* _Task instructions_
An exact transcription of each entry below is required, without any pictures.

* _Dataset records_
————————

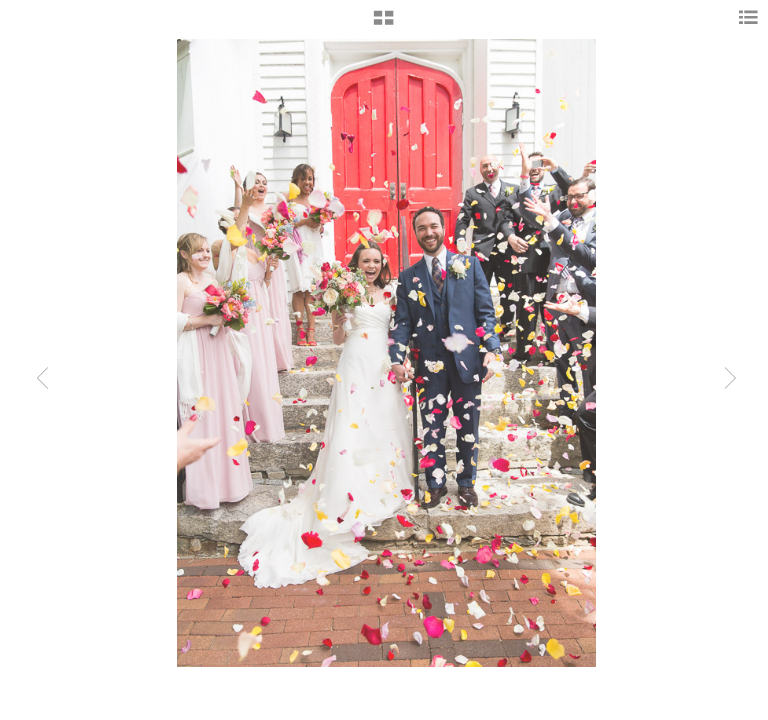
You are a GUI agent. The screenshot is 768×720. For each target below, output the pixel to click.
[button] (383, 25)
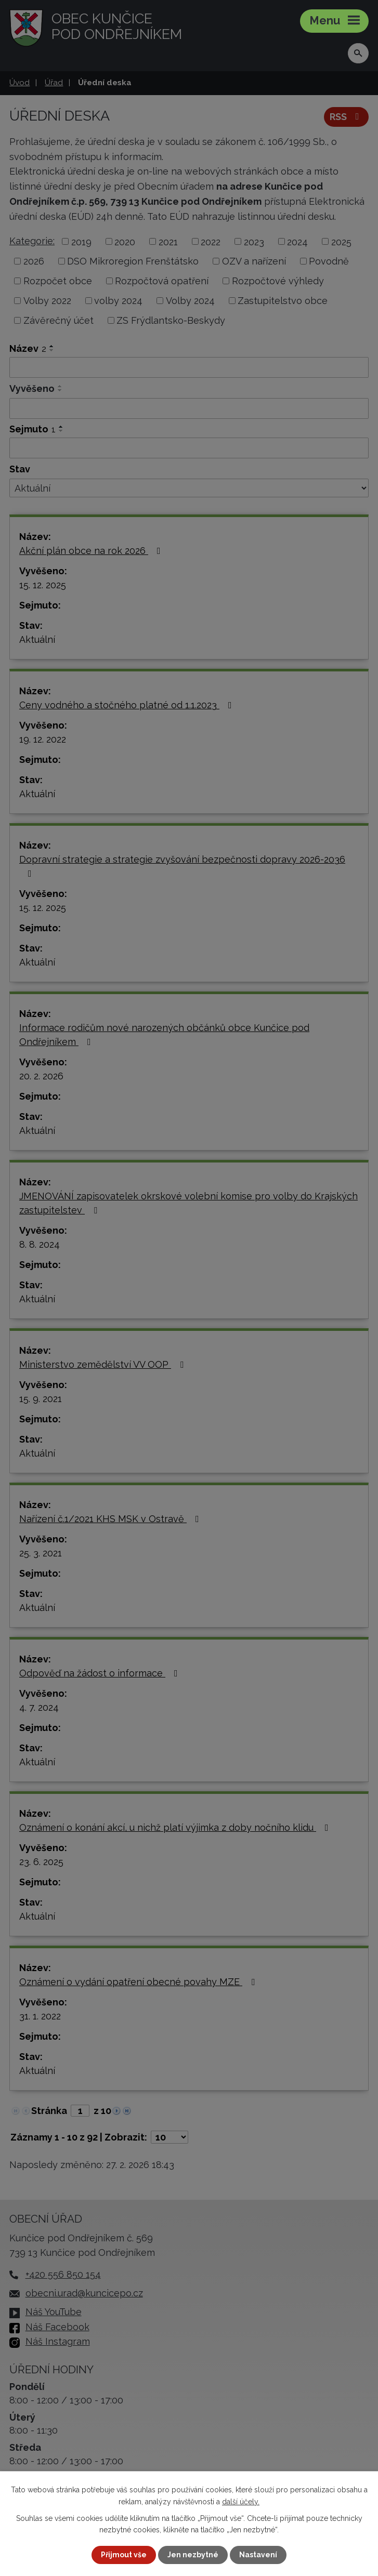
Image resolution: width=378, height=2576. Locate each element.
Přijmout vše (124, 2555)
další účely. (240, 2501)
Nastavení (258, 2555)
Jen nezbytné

————————

* _Task output_
You are a GUI agent. The screenshot is 768×720. For each target below, output the pixel to click.
[button] (383, 25)
Image resolution: width=378, height=2576. Locate each element.
Přijmout vše (124, 2555)
další účely. (240, 2501)
Nastavení (258, 2555)
Jen nezbytné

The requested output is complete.